Do you know about flexible spending accounts (FSA’s)? You may have heard of them from your HR department and wondered: “How would this benefit me?” or “How does an FSA work exactly?”
Believe me – These were the same types of questions my wife and I had when we were first getting started in our jobs years ago and looking for every angle we could to save a little bit of cash.
At first glance, an FSA seems like just another thing taking money out of your paycheck. For most of us, that’s a deal-breaker. Between taxes, social security, and our retirement contributions, there’s already enough being subtracted from how much we really earn.
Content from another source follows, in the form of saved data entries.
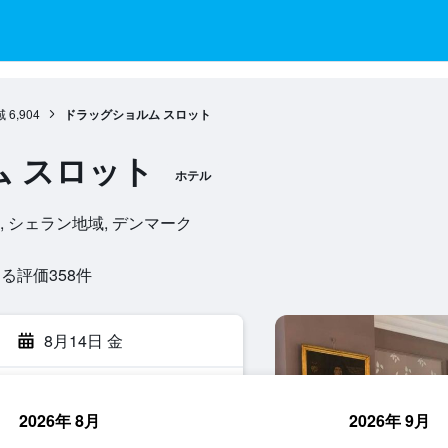
域
6,904
ドラッグショルム スロット
 スロット
ホテル
dekilde, シェラン地域, デンマーク
評価358​件
8月14日 金
2026年 8月
2026年 9月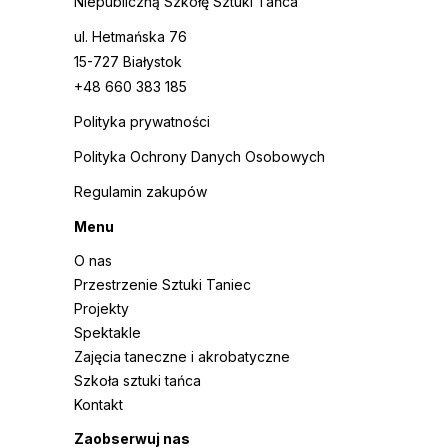
Niepubliczną Szkołę Sztuki Tańca
ul. Hetmańska 76
15-727 Białystok
+48 660 383 185
Polityka prywatności
Polityka Ochrony Danych Osobowych
Regulamin zakupów
Menu
O nas
Przestrzenie Sztuki Taniec
Projekty
Spektakle
Zajęcia taneczne i akrobatyczne
Szkoła sztuki tańca
Kontakt
Zaobserwuj nas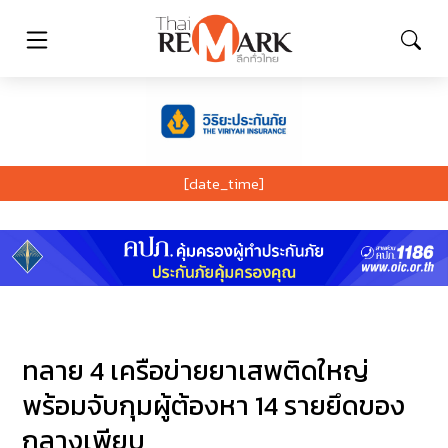
[date_time]
ทลาย 4 เครือข่ายยาเสพติดใหญ่
พร้อมจับกุมผู้ต้องหา 14 รายยึดของ
กลางเพียบ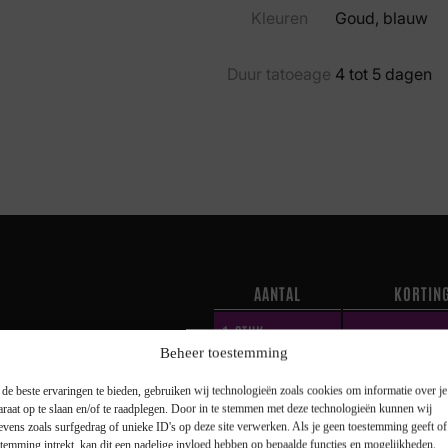
Kleuren
Goud, blauw
Duur tatoeage
4 tot 5 dagen
AANTAL
KORTIN
1
STUK
—
Beheer toestemming
2 STUKS
10 %
de beste ervaringen te bieden, gebruiken wij technologieën zoals cookies om informatie over je
je tot maar liefst 25%
araat op te slaan en/of te raadplegen. Door in te stemmen met deze technologieën kunnen wij
3 STUKS
15 %
evens zoals surfgedrag of unieke ID's op deze site verwerken. Als je geen toestemming geeft o
stemming intrekt, kan dit een nadelige invloed hebben op bepaalde functies en mogelijkheden.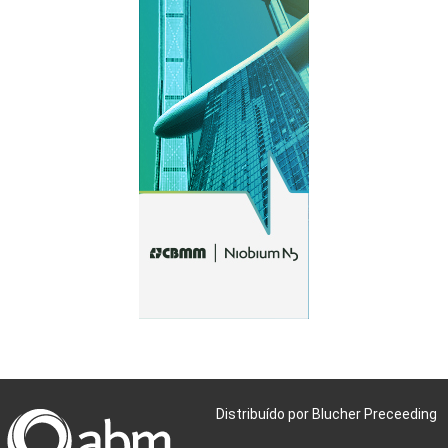
Distribuído por Blucher Preceeding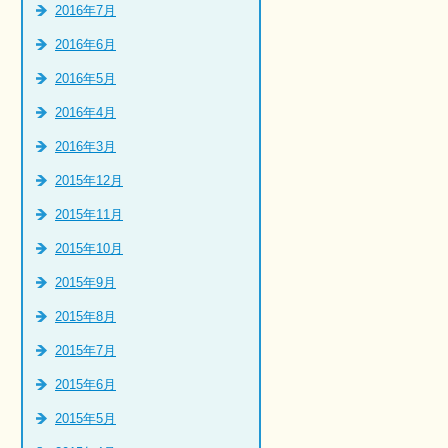
2016年7月
2016年6月
2016年5月
2016年4月
2016年3月
2015年12月
2015年11月
2015年10月
2015年9月
2015年8月
2015年7月
2015年6月
2015年5月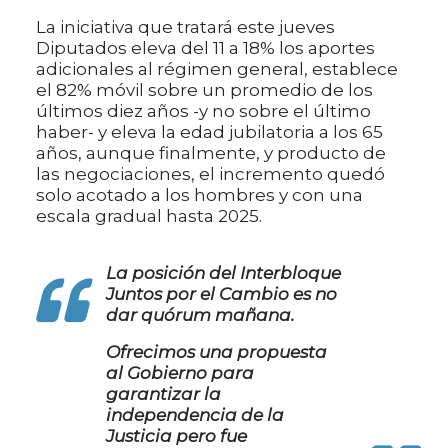
La iniciativa que tratará este jueves
Diputados eleva del 11 a 18% los aportes
adicionales al régimen general, establece
el 82% móvil sobre un promedio de los
últimos diez años -y no sobre el último
haber- y eleva la edad jubilatoria a los 65
años, aunque finalmente, y producto de
las negociaciones, el incremento quedó
solo acotado a los hombres y con una
escala gradual hasta 2025.
La posición del Interbloque
Juntos por el Cambio es no
dar quórum mañana.
Ofrecimos una propuesta
al Gobierno para
garantizar la
independencia de la
Justicia pero fue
Do you really need something else to reduce it even further?
… Yes! And I’ll tell you exactly why. A flexible spending account can be a powerful friend to you and your money when it comes to tackling two of the biggest expenses that families deal with: Medical and dependent care (i.e. daycare) costs.
Similar to your retirement accounts, the major advantage of an FSA is that it allows you to set aside money from your paycheck before taxes are taken out. (More on this below.)
Though it may not seem like at first, this is a HUGE advantage for working families that can end up saving them thousands of extra dollars each year!
Sounds good, right? So how do you sign up for one?
Before we see the details of how a flexible spending accounts work, let’s first explain what they are.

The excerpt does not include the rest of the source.